Most important, OpenCL's cross-platform, industrywide support makes it an excellent programming model for developers to learn and use, with the confidence that it will continue to be widely available for years to come with ever-increasing scope and applicability.


This book is the first of its kind to present OpenCL programming in a fashion appropriate for the classroom. The book is organized to address the need for teaching parallel programming on current system architectures using OpenCL as the target language, and it includes examples for CPUs, GPUs, and their integration in the accelerated processing unit (APU). Another major goal of this text is to provide a guide to programmers to develop well-designed programs in OpenCL targeting parallel systems. The book leads the programmer through the various abstractions and features provided by the OpenCL programming environment. The examples offer the reader a simple introduction and more complicated optimizations, and they suggest further development and goals at which to aim.

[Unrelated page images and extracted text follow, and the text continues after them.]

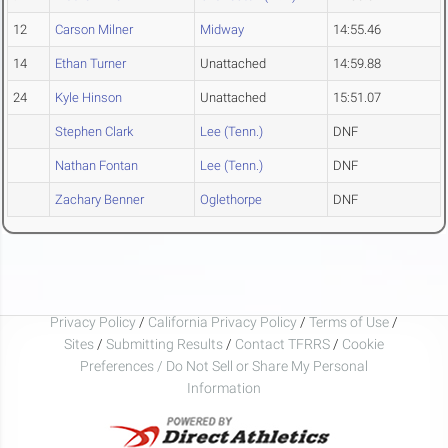
12
Carson Milner
Midway
14:55.46
14
Ethan Turner
Unattached
14:59.88
24
Kyle Hinson
Unattached
15:51.07
Stephen Clark
Lee (Tenn.)
DNF
Nathan Fontan
Lee (Tenn.)
DNF
Zachary Benner
Oglethorpe
DNF
Privacy Policy
/
California Privacy Policy
/
Terms of Use
/
Sites
/
Submitting Results
/
Contact TFRRS
/
Cookie
Preferences / Do Not Sell or Share My Personal
Information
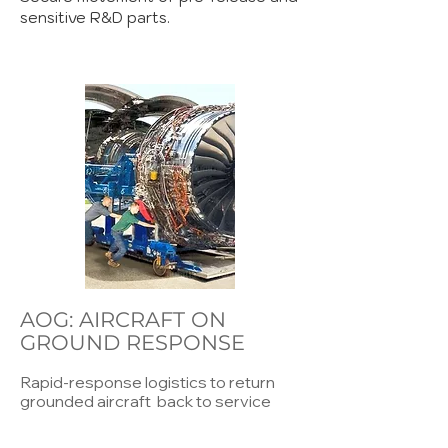
sensitive R&D parts.
AOG: AIRCRAFT ON
GROUND RESPONSE
Rapid-response logistics to return
grounded aircraft back to service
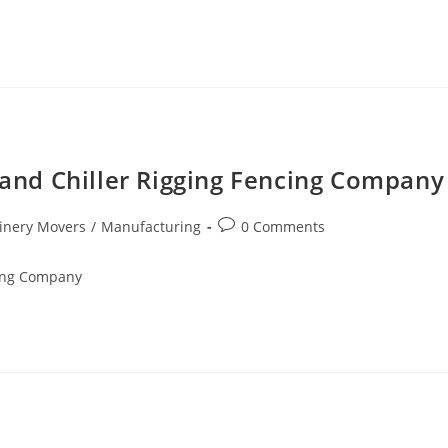
r and Chiller Rigging Fencing Company
inery Movers
/
Manufacturing
0 Comments
cing Company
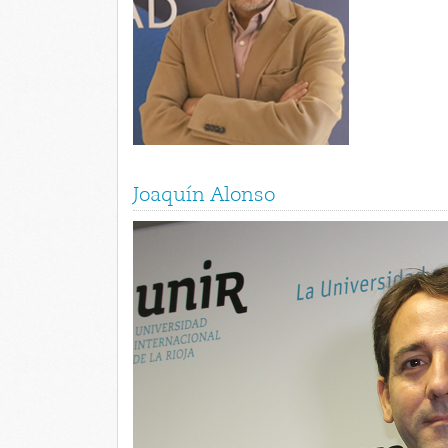
Joaquín Alonso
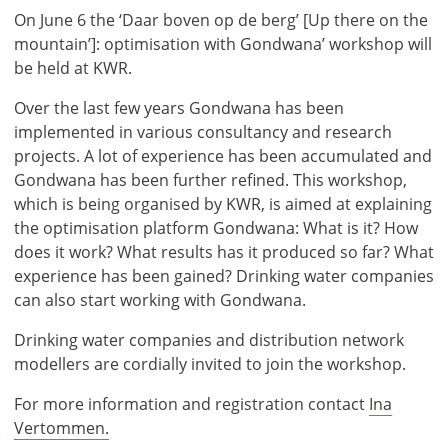
On June 6 the ‘Daar boven op de berg’ [Up there on the
mountain’]: optimisation with Gondwana’ workshop will
be held at KWR.
Over the last few years Gondwana has been
implemented in various consultancy and research
projects. A lot of experience has been accumulated and
Gondwana has been further refined. This workshop,
which is being organised by KWR, is aimed at explaining
the optimisation platform Gondwana: What is it? How
does it work? What results has it produced so far? What
experience has been gained? Drinking water companies
can also start working with Gondwana.
Drinking water companies and distribution network
modellers are cordially invited to join the workshop.
For more information and registration contact
Ina
Vertommen.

It also discusses tools for improving the development process in terms of profiling and debugging such that the reader need not feel lost in the development process.

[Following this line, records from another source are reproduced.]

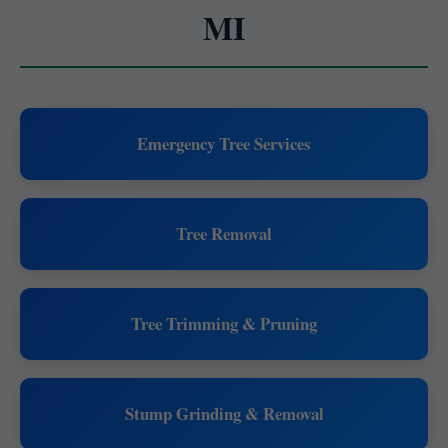
MI
Emergency Tree Services
Tree Removal
Tree Trimming & Pruning
Stump Grinding & Removal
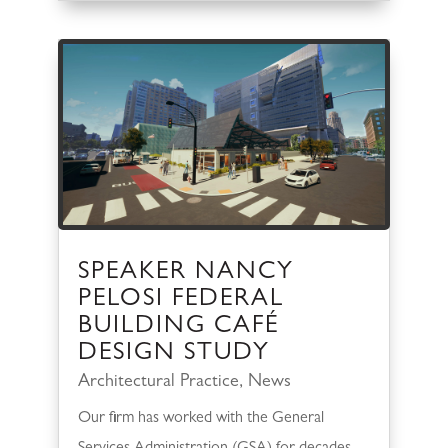
SPEAKER NANCY
PELOSI FEDERAL
BUILDING CAFÉ
DESIGN STUDY
Architectural Practice
,
News
Our firm has worked with the General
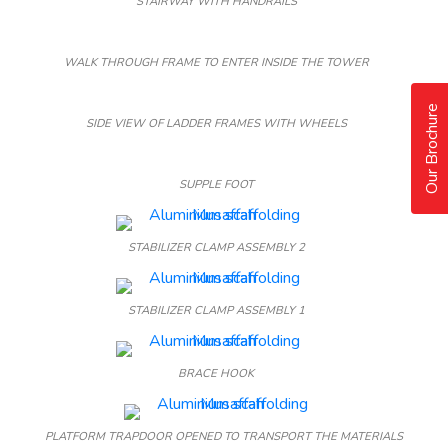
STAIRWAY WITH HANDRAILS
WALK THROUGH FRAME TO ENTER INSIDE THE TOWER
Our Brochure
SIDE VIEW OF LADDER FRAMES WITH WHEELS
SUPPLE FOOT
STABILIZER CLAMP ASSEMBLY 2
STABILIZER CLAMP ASSEMBLY 1
BRACE HOOK
PLATFORM TRAPDOOR OPENED TO TRANSPORT THE MATERIALS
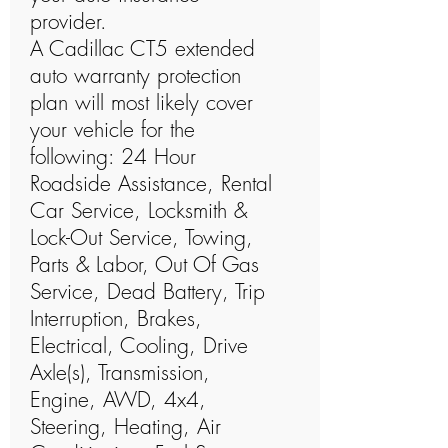
provider.
A Cadillac CT5 extended
auto warranty protection
plan will most likely cover
your vehicle for the
following: 24 Hour
Roadside Assistance, Rental
Car Service, Locksmith &
Lock-Out Service, Towing,
Parts & Labor, Out Of Gas
Service, Dead Battery, Trip
Interruption, Brakes,
Electrical, Cooling, Drive
Axle(s), Transmission,
Engine, AWD, 4x4,
Steering, Heating, Air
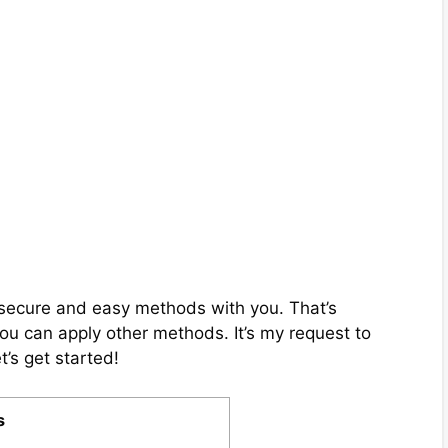
ix secure and easy methods with you. That’s
you can apply other methods. It’s my request to
t’s get started!
s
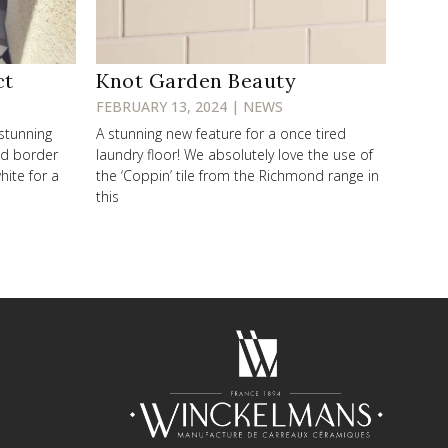
ct
Knot Garden Beauty
FEBRUARY 13, 2024 | NEWS
 stunning
A stunning new feature for a once tired
od border
laundry floor! We absolutely love the use of
hite for a
the ‘Coppin’ tile from the Richmond range in
this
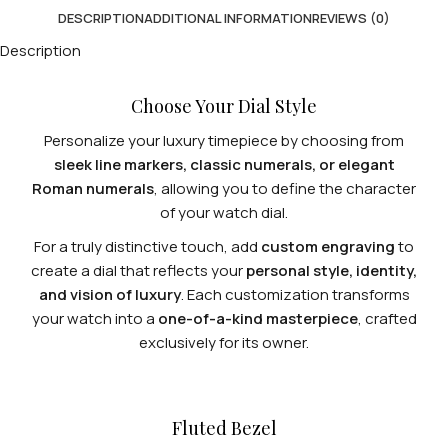
DESCRIPTION
ADDITIONAL INFORMATION
REVIEWS (0)
Description
Choose Your Dial Style
Personalize your luxury timepiece by choosing from
sleek line markers, classic numerals, or elegant
Roman numerals
, allowing you to define the character
of your watch dial.
For a truly distinctive touch, add
custom engraving
to
create a dial that reflects your
personal style, identity,
and vision of luxury
. Each customization transforms
your watch into a
one-of-a-kind masterpiece
, crafted
exclusively for its owner.
Fluted Bezel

The book is accompanied by a set of instructor slides and programming examples, which support the use of this text by an OpenCL instructor. Please visit http://heterogeneouscomputingwithopencl.org/ for additional information.


Most applications are first programmed to run on a single processor. In the field of high-performance computing, classical approaches have been used to accelerate computation when provided with multiple computing resources. Standard approaches include "divide-and-conquer" and "scatter–gather" problem decomposition methods, providing the programmer with a set of strategies to effectively exploit the parallel resources available in high-performance systems. Divide-and-conquer methods iteratively break a problem into subproblems until the subproblems fit well on the computational resources provided. Scatter–gather methods send a subset of the input data set to each parallel resource and then collect the results of the computation and combine them into a result data set. As before, the partitioning takes account of the size of the subsets based on the capabilities of the parallel resources. Figure 1.1 shows how popular applications such as sorting and a vector–scalar multiply can be effectively mapped to parallel resources to accelerate processing.

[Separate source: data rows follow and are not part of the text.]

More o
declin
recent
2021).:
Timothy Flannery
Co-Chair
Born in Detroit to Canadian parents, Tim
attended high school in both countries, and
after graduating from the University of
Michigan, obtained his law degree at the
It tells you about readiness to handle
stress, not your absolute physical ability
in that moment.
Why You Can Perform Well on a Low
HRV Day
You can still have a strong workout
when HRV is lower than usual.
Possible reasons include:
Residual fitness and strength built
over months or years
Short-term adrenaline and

The programming task becomes increasingly challenging when faced with the growing parallelism and heterogeneity present in contemporary parallel processors. Given the power and thermal limits of complementary metal-oxide semiconductor (CMOS) technology, microprocessor vendors find it difficult to scale the frequency of these devices to derive more performance and have instead decided to place multiple processors, sometimes specialized, on a single chip. In doing so, the problem of extracting parallelism from an application is left to the programmer, who must decompose the underlying algorithms in the applications and map them efficiently to a diverse variety of target hardware platforms.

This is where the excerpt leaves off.